What is required
Read through the entries below and copy each line where "一键刷机" turns up.

[Dataset entries]
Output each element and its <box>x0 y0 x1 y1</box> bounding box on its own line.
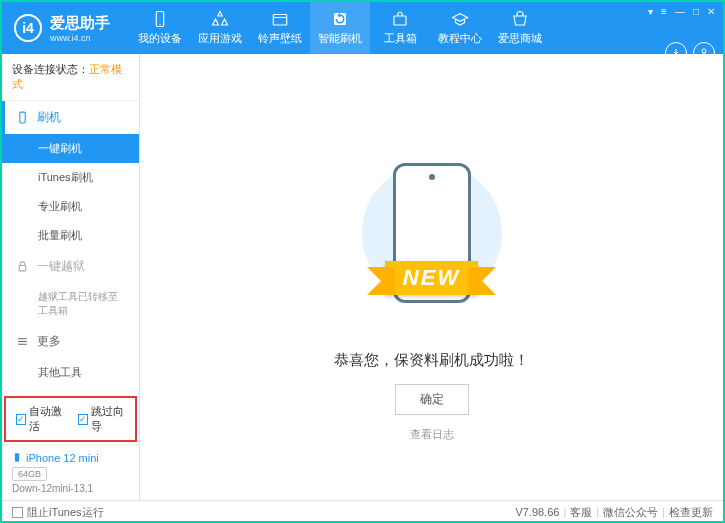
footer: 阻止iTunes运行 V7.98.66 | 客服 | 微信公众号 | 检查更新 <box>2 500 723 523</box>
menu-icon[interactable]: ▾ <box>648 6 653 17</box>
checkbox-auto-activate[interactable]: ✓自动激活 <box>16 404 64 434</box>
body: 设备连接状态：正常模式 刷机 一键刷机 iTunes刷机 专业刷机 批量刷机 一… <box>2 54 723 500</box>
sidebar-jailbreak-note: 越狱工具已转移至工具箱 <box>2 283 139 325</box>
main-content: NEW 恭喜您，保资料刷机成功啦！ 确定 查看日志 <box>140 54 723 500</box>
svg-rect-6 <box>20 112 25 123</box>
view-log-link[interactable]: 查看日志 <box>410 427 454 442</box>
sidebar-group-more[interactable]: 更多 <box>2 325 139 358</box>
update-link[interactable]: 检查更新 <box>669 505 713 520</box>
separator: | <box>596 506 599 518</box>
service-link[interactable]: 客服 <box>570 505 592 520</box>
phone-icon <box>12 451 22 464</box>
nav-toolbox[interactable]: 工具箱 <box>370 2 430 54</box>
check-icon: ✓ <box>16 414 26 425</box>
more-icon <box>16 335 29 348</box>
nav-label: 爱思商城 <box>498 31 542 46</box>
new-ribbon: NEW <box>385 261 478 295</box>
sidebar-list: 刷机 一键刷机 iTunes刷机 专业刷机 批量刷机 一键越狱 越狱工具已转移至… <box>2 101 139 394</box>
svg-point-1 <box>159 24 161 26</box>
minimize-icon[interactable]: — <box>675 6 685 17</box>
download-button[interactable] <box>665 42 687 64</box>
svg-rect-8 <box>15 453 19 461</box>
device-id: Down-12mini-13,1 <box>12 483 129 494</box>
maximize-icon[interactable]: □ <box>693 6 699 17</box>
refresh-icon <box>331 10 349 28</box>
nav-label: 工具箱 <box>384 31 417 46</box>
version-label: V7.98.66 <box>515 506 559 518</box>
footer-right: V7.98.66 | 客服 | 微信公众号 | 检查更新 <box>515 505 713 520</box>
main-nav: 我的设备 应用游戏 铃声壁纸 智能刷机 工具箱 教程中心 爱思商城 <box>130 2 550 54</box>
chk-label: 自动激活 <box>29 404 64 434</box>
window-controls: ▾ ≡ — □ ✕ <box>648 6 715 17</box>
block-itunes-label: 阻止iTunes运行 <box>27 505 104 520</box>
nav-label: 铃声壁纸 <box>258 31 302 46</box>
chk-label: 跳过向导 <box>91 404 126 434</box>
group-label: 刷机 <box>37 109 61 126</box>
nav-label: 应用游戏 <box>198 31 242 46</box>
folder-icon <box>271 10 289 28</box>
nav-flash[interactable]: 智能刷机 <box>310 2 370 54</box>
ok-button[interactable]: 确定 <box>395 384 469 415</box>
nav-label: 智能刷机 <box>318 31 362 46</box>
svg-rect-7 <box>19 265 26 270</box>
checkbox-row: ✓自动激活 ✓跳过向导 <box>4 396 137 442</box>
nav-ringtone[interactable]: 铃声壁纸 <box>250 2 310 54</box>
checkbox-skip-guide[interactable]: ✓跳过向导 <box>78 404 126 434</box>
device-info: iPhone 12 mini 64GB Down-12mini-13,1 <box>2 444 139 500</box>
sidebar-group-flash[interactable]: 刷机 <box>2 101 139 134</box>
app-title: 爱思助手 <box>50 14 110 33</box>
nav-label: 我的设备 <box>138 31 182 46</box>
close-icon[interactable]: ✕ <box>707 6 715 17</box>
device-storage: 64GB <box>12 467 47 481</box>
nav-label: 教程中心 <box>438 31 482 46</box>
device-status: 设备连接状态：正常模式 <box>2 54 139 101</box>
logo-text: 爱思助手 www.i4.cn <box>50 14 110 43</box>
group-label: 一键越狱 <box>37 258 85 275</box>
svg-rect-4 <box>394 16 406 25</box>
checkbox-block-itunes[interactable] <box>12 507 23 518</box>
svg-point-5 <box>702 49 706 53</box>
sidebar-item-other[interactable]: 其他工具 <box>2 358 139 387</box>
nav-tutorial[interactable]: 教程中心 <box>430 2 490 54</box>
app-header: i4 爱思助手 www.i4.cn 我的设备 应用游戏 铃声壁纸 智能刷机 工具… <box>2 2 723 54</box>
app-subtitle: www.i4.cn <box>50 33 110 43</box>
sidebar-item-oneclick[interactable]: 一键刷机 <box>2 134 139 163</box>
wechat-link[interactable]: 微信公众号 <box>603 505 658 520</box>
sidebar-item-download[interactable]: 下载固件 <box>2 387 139 394</box>
store-icon <box>511 10 529 28</box>
header-right: ▾ ≡ — □ ✕ <box>648 6 715 17</box>
hat-icon <box>451 10 469 28</box>
device-name-row[interactable]: iPhone 12 mini <box>12 451 129 464</box>
footer-left: 阻止iTunes运行 <box>12 505 104 520</box>
sidebar-item-itunes[interactable]: iTunes刷机 <box>2 163 139 192</box>
phone-icon <box>151 10 169 28</box>
logo-icon: i4 <box>14 14 42 42</box>
nav-apps[interactable]: 应用游戏 <box>190 2 250 54</box>
nav-my-device[interactable]: 我的设备 <box>130 2 190 54</box>
list-icon[interactable]: ≡ <box>661 6 667 17</box>
separator: | <box>662 506 665 518</box>
nav-store[interactable]: 爱思商城 <box>490 2 550 54</box>
separator: | <box>563 506 566 518</box>
apps-icon <box>211 10 229 28</box>
status-label: 设备连接状态： <box>12 63 89 75</box>
check-icon: ✓ <box>78 414 88 425</box>
success-illustration: NEW <box>342 133 522 333</box>
group-label: 更多 <box>37 333 61 350</box>
lock-icon <box>16 260 29 273</box>
sidebar-group-jailbreak: 一键越狱 <box>2 250 139 283</box>
logo-area: i4 爱思助手 www.i4.cn <box>2 14 122 43</box>
ribbon-text: NEW <box>385 261 478 295</box>
device-name: iPhone 12 mini <box>26 452 99 464</box>
success-message: 恭喜您，保资料刷机成功啦！ <box>334 351 529 370</box>
toolbox-icon <box>391 10 409 28</box>
sidebar-item-pro[interactable]: 专业刷机 <box>2 192 139 221</box>
svg-rect-2 <box>273 15 287 26</box>
sidebar-item-batch[interactable]: 批量刷机 <box>2 221 139 250</box>
sidebar: 设备连接状态：正常模式 刷机 一键刷机 iTunes刷机 专业刷机 批量刷机 一… <box>2 54 140 500</box>
user-button[interactable] <box>693 42 715 64</box>
phone-icon <box>16 111 29 124</box>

Exercise response
body: 设备连接状态：正常模式 刷机 一键刷机 iTunes刷机 专业刷机 批量刷机 一… <box>2 54 723 500</box>
sidebar-list: 刷机 一键刷机 iTunes刷机 专业刷机 批量刷机 一键越狱 越狱工具已转移至… <box>2 101 139 394</box>
sidebar-item-oneclick[interactable]: 一键刷机 <box>2 134 139 163</box>
sidebar: 设备连接状态：正常模式 刷机 一键刷机 iTunes刷机 专业刷机 批量刷机 一… <box>2 54 140 500</box>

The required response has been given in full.